== INFORMATION SUPPLIED ==

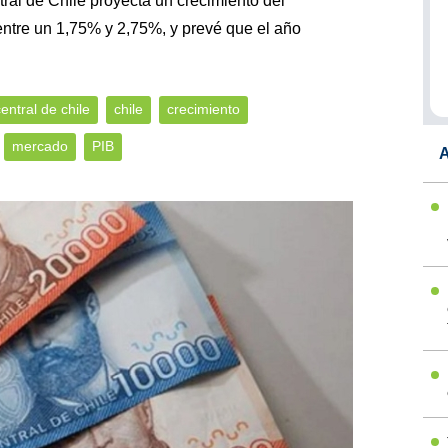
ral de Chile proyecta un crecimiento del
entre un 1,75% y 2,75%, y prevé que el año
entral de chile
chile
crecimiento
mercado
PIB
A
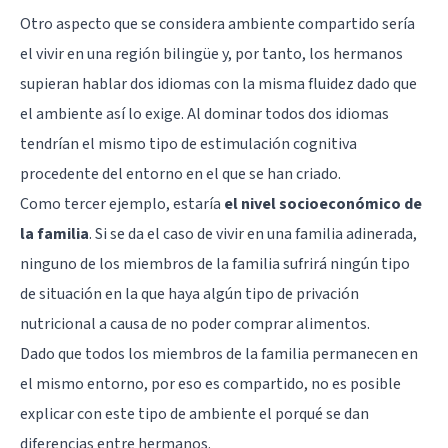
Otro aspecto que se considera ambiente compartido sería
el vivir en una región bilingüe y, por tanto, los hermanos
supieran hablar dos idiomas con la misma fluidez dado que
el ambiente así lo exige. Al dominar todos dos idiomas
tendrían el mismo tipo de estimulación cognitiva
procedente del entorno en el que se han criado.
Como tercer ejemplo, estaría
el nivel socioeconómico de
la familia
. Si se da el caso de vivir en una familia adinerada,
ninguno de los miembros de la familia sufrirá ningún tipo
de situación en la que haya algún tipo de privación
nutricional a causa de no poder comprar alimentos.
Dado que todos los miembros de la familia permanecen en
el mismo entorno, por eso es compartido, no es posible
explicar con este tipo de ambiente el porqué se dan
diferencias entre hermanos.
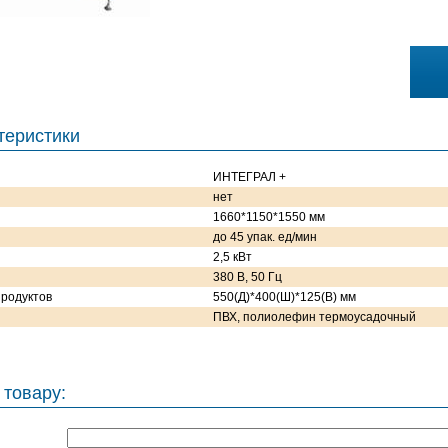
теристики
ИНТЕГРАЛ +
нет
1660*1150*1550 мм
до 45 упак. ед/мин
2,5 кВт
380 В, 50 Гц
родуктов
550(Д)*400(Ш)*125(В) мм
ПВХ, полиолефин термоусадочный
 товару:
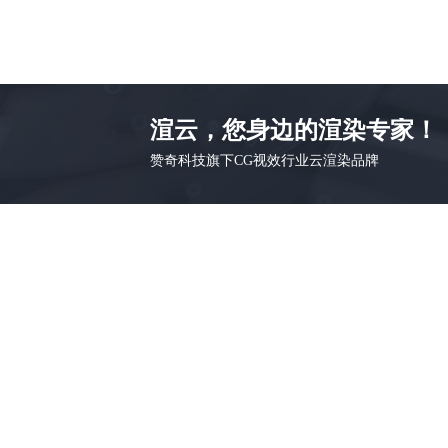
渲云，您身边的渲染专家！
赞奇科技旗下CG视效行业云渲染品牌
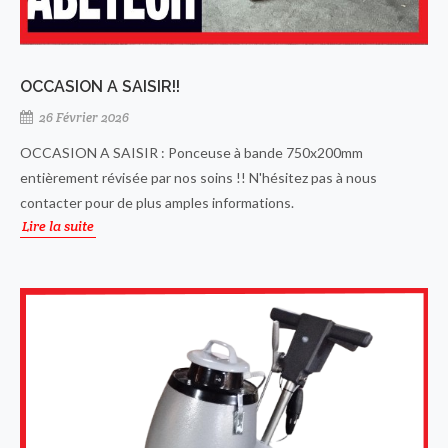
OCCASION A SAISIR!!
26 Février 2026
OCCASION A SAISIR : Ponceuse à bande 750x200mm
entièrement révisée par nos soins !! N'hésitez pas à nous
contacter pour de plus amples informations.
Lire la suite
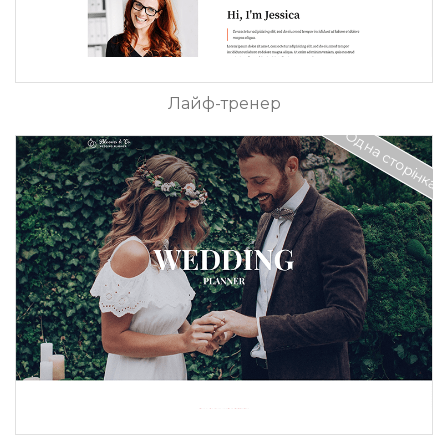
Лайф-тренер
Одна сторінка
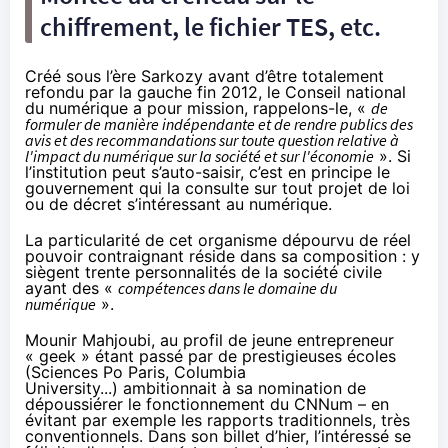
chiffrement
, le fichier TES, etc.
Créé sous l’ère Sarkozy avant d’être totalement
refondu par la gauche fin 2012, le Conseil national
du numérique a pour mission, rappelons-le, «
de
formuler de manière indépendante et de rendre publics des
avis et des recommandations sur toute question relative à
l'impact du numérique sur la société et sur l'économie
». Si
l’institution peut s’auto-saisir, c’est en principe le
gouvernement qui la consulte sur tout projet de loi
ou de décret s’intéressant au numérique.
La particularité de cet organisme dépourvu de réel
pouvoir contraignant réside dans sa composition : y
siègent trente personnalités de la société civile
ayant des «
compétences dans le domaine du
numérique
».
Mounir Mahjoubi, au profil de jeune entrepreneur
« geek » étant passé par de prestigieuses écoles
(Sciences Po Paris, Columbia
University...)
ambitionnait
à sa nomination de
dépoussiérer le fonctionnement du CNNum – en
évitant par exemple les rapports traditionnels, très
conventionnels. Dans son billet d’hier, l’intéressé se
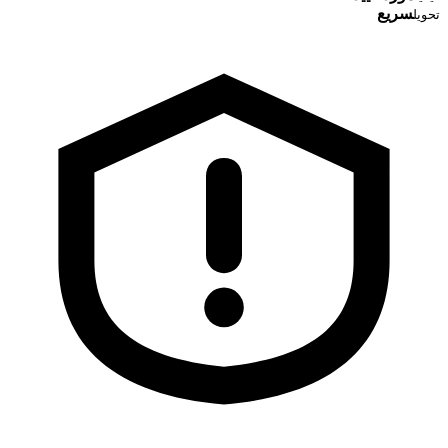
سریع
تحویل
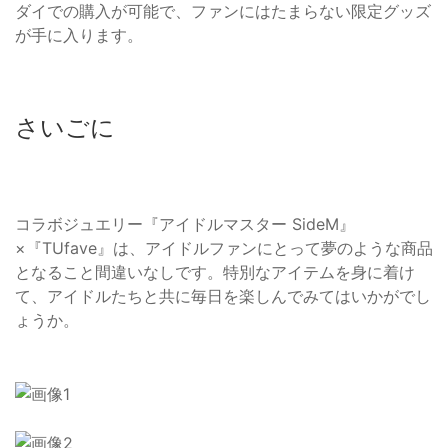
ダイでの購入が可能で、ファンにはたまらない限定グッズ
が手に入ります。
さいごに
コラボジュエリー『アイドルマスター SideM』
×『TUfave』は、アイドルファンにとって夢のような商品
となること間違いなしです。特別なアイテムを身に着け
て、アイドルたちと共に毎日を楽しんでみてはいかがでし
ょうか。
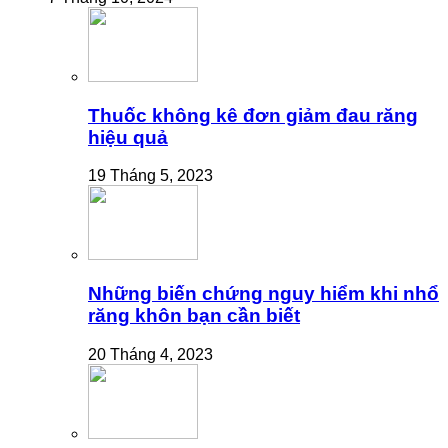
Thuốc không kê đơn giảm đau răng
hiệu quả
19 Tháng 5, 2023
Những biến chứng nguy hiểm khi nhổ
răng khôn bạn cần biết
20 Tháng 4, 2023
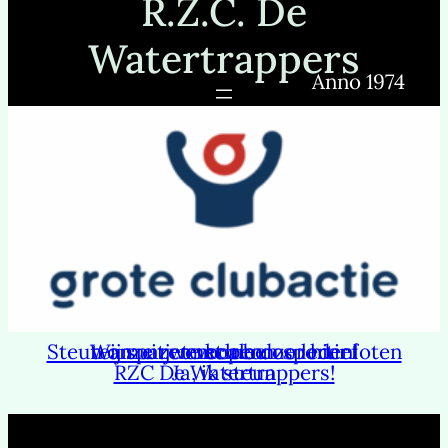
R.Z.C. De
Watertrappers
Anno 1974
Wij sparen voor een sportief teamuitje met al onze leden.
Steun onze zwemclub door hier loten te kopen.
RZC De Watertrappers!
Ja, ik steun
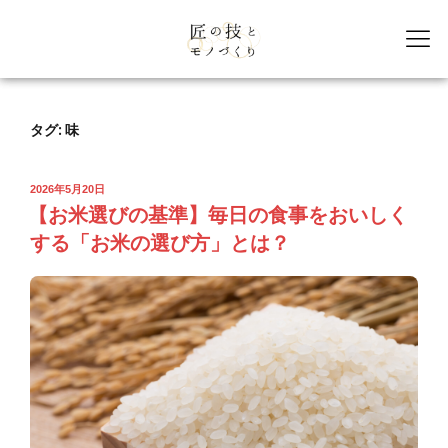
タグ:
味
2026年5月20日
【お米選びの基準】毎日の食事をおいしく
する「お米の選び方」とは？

===

TASK ITEM
Once the line holding "RZC De Watertrappers!" is found, set it down along with every line after it through the end of the entries, exactly, leaving the pictures out.

SOLVED PROBLEM
RZC De Watertrappers!
Ja, ik steun
タグ:
味
2026年5月20日
【お米選びの基準】毎日の食事をおいしく
する「お米の選び方」とは？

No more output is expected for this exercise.